Treemap with <Integer, List> - java

I'm going count the most used words in a text and I want to make it this way just need little help how i'm gonna fix the Treemap..
this is how its look like now ...
TreeMap<Integer, List<String>> Word = new TreeMap<Integer, List<String>>();
List<String> TheList = new ArrayList<String>();
//While there is still something to read..
while (scanner.hasNext()) {
String NewWord = scanner.next().toLowerCase();
if (Word.containsKey(NewWord)) {
Word.put(HERE I NEED HELP);
} else {
Word.put(HERE I NEED HELP);
}
}
So what i wanna do is if the NewWord is in the list then add one on Integer(key) and if not Add the word to the next list.
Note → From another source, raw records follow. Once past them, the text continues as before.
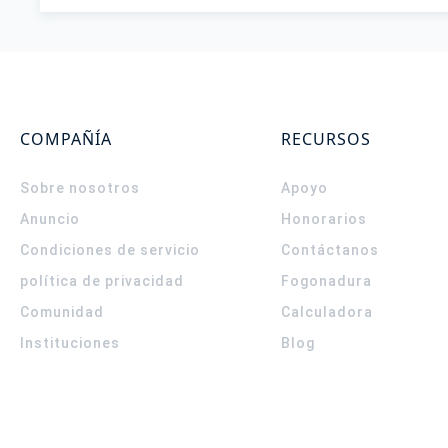
COMPAÑÍA
RECURSOS
Sobre nosotros
Apoyo
Anuncio
Honorarios
Condiciones de servicio
Contáctanos
política de privacidad
Fogonadura
Comunidad
Calculadora
Instituciones
Blog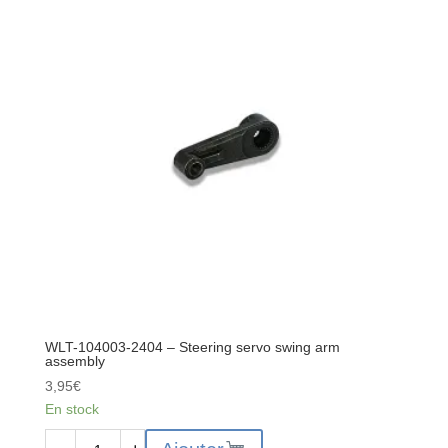
-
Ball
bearings
7*14*5
sets
WLT-104003-2404 – Steering servo swing arm
assembly
3,95
€
En stock
quantité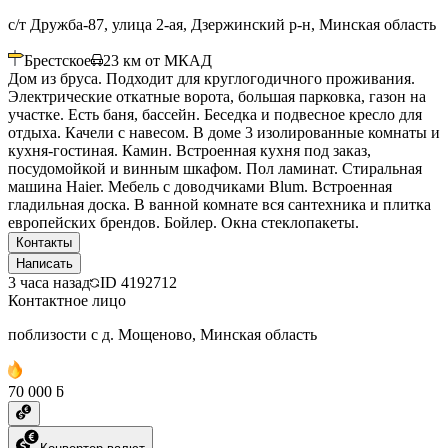
с/т Дружба-87, улица 2-ая, Дзержинский р-н, Минская область
Брестское
23
км от МКАД
Дом из бруса. Подходит для круглогодичного проживания.
Электрические откатные ворота, большая парковка, газон на
участке. Есть баня, бассейн. Беседка и подвесное кресло для
отдыха. Качели с навесом. В доме 3 изолированные комнаты и
кухня-гостиная. Камин. Встроенная кухня под заказ,
посудомойкой и винным шкафом. Пол ламинат. Стиральная
машина Haier. Мебель с доводчиками Blum. Встроенная
гладильная доска. В ванной комнате вся сантехника и плитка
европейских брендов. Бойлер. Окна стеклопакеты.
Контакты
Написать
3 часа назад
ID
4192712
Контактное лицо
поблизости с д. Мощеново, Минская область
70 000 ƃ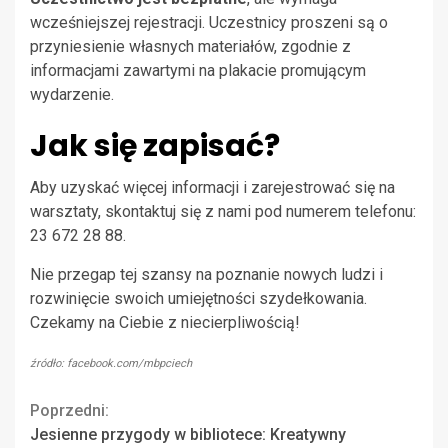
wcześniejszej rejestracji. Uczestnicy proszeni są o
przyniesienie własnych materiałów, zgodnie z
informacjami zawartymi na plakacie promującym
wydarzenie.
Jak się zapisać?
Aby uzyskać więcej informacji i zarejestrować się na
warsztaty, skontaktuj się z nami pod numerem telefonu:
23 672 28 88.
Nie przegap tej szansy na poznanie nowych ludzi i
rozwinięcie swoich umiejętności szydełkowania.
Czekamy na Ciebie z niecierpliwością!
źródło: facebook.com/mbpciech
Continue
Poprzedni:
Jesienne przygody w bibliotece: Kreatywny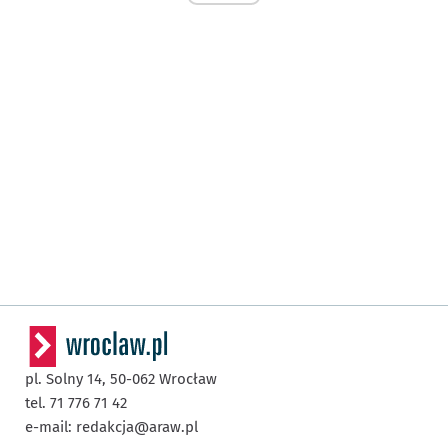
pl. Solny 14,
50-062
Wrocław
tel. 71 776 71 42
e-mail:
redakcja@araw.pl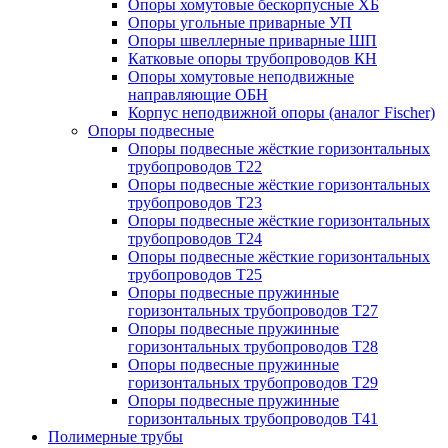
Опоры хомутовые бескорпусные ХБ
Опоры угольные приварные УП
Опоры швеллерные приварные ШП
Катковые опоры трубопроводов КН
Опоры хомутовые неподвижные
направляющие ОБН
Корпус неподвижной опоры (аналог Fischer)
Опоры подвесные
Опоры подвесные жёсткие горизонтальных
трубопроводов Т22
Опоры подвесные жёсткие горизонтальных
трубопроводов Т23
Опоры подвесные жёсткие горизонтальных
трубопроводов Т24
Опоры подвесные жёсткие горизонтальных
трубопроводов Т25
Опоры подвесные пружинные
горизонтальных трубопроводов Т27
Опоры подвесные пружинные
горизонтальных трубопроводов Т28
Опоры подвесные пружинные
горизонтальных трубопроводов Т29
Опоры подвесные пружинные
горизонтальных трубопроводов Т41
Полимерные трубы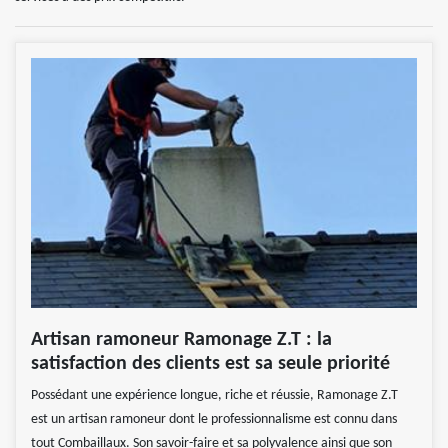
Artisan ramoneur Ramonage Z.T : la
satisfaction des clients est sa seule priorité
Possédant une expérience longue, riche et réussie, Ramonage Z.T
est un artisan ramoneur dont le professionnalisme est connu dans
tout Combaillaux. Son savoir-faire et sa polyvalence ainsi que son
Your type appears to be completely incorrect
... if you want a frequency count
You want to have your word as the key and the count as the value. There is little value in using a sorted collection, but it is many time slower so I would use a HashMap.
Map<String, Integer> frequencyCount = new HashMap<>();
while (scanner.hasNext()) {
String word = scanner.next().toLowerCase();
Integer count = frequencyCount.get(word);
if (count == null)
frequencyCount.put(word, 1);
else
frequencyCount.put(word, 1 + count);
}
... if you want to key by length. I would use a List<Set<String>> This is because your word length is positive and bounded, and you want to ignore duplicate words which is something a Set is designed to do.
List<Set<String>> wordsByLength = new ArrayList<Set<String>>();
while (scanner.hasNext()) {
String word = scanner.next().toLowerCase();
// grow the array list as required.
while(wordsByteLength.size() <= word.length())
wordsByLength.add(new HashSet<String>());
// add the word ignoring duplicates.
wordsByLength.get(words.length()).add(word);
}

All the examples above are correctly storing the count into a map, unfortunately they are not sorting by count which is a requirement you also have.
Do not use a TreeMap, instead use a HashMap to build up the values.
Once you have the complete list of values built you can then drop the entrySet from the HashMap into a new ArrayList and sort that array list by Entry<String,Integer>.getValue().
Or to be neater create a new "Count" object which has both the word and the count in and use that.

Dont do..
TreeMap<Integer, List<String>>
instead do,
TreeMap<String, Integer> // String represents the word... Integer represents the count
because your key (count) can be same sometimes where as the words will be unique...
Do it the other way around... keep reading the words and check if your map contains that word... If yes, increment the count, else add the word with count = 1.

Try this one
TreeMap<String, Integer> Word = new TreeMap<String,Integer>();
while (scanner.hasNext()) {
String NewWord = scanner.next().toLowerCase();
if (Word.containsKey(NewWord)) {
Word.put(NewWord,Word.get(NewWord)+1);
} else {
Word.put(NewWord,1);
}
}

The way to solve this in a time-efficient manner is to have two maps. One map should be from keys to counts, and the other from counts to keys. You can assemble these in different passes. The first should assemble the map from keys to counts:
Map<String, Integer> wordCount = new HashMap<String,Integer>();
while (scanner.hasNext()) {
String word = scanner.next().toLowerCase();
wordCount.put(word, wordCount.containsKey(word) ? wordCount.get(word) + 1 : 1);
}
The second phase inverts the map so that you can read off the top-most keys:
// Biggest values first!
Map<Integer,List<String>> wordsByFreq = new TreeMap<Integer,List<String>>(new Comparator<Integer>(){
public int compare(Integer a, Integer b) {
return a - b;
}
});
for (Map.Entry<String,Integer> e : wordCount) {
List<String> current = wordsByFreq.get(e.getValue());
if (current == null)
wordsByFreq.put(e.getValue(), current = new ArrayList<String>());
current.add(e.getKey());
}
Note that the first stage uses a HashMap because we don't need the order at all; just speedy access. The second stage needs a TreeMap and it needs a non-standard comparator so that the first value read out will be the list of most-frequent words (allowing for two or more words to be most-frequent).

Try this out:
TreeMap<String, Integer> map = new TreeMap<String, Integer>();
Scanner scanner = null;
while (scanner.hasNext()) {
String NewWord = scanner.next().toLowerCase();
if (map.containsKey(NewWord)) {
Integer count = map.get(NewWord);
// Add the element back along with incremented count
map.put(NewWord, count++);
} else {
map.put(NewWord,1); // Add a new entry
}
}

Related

How to add digits to a created stopwords list in Java?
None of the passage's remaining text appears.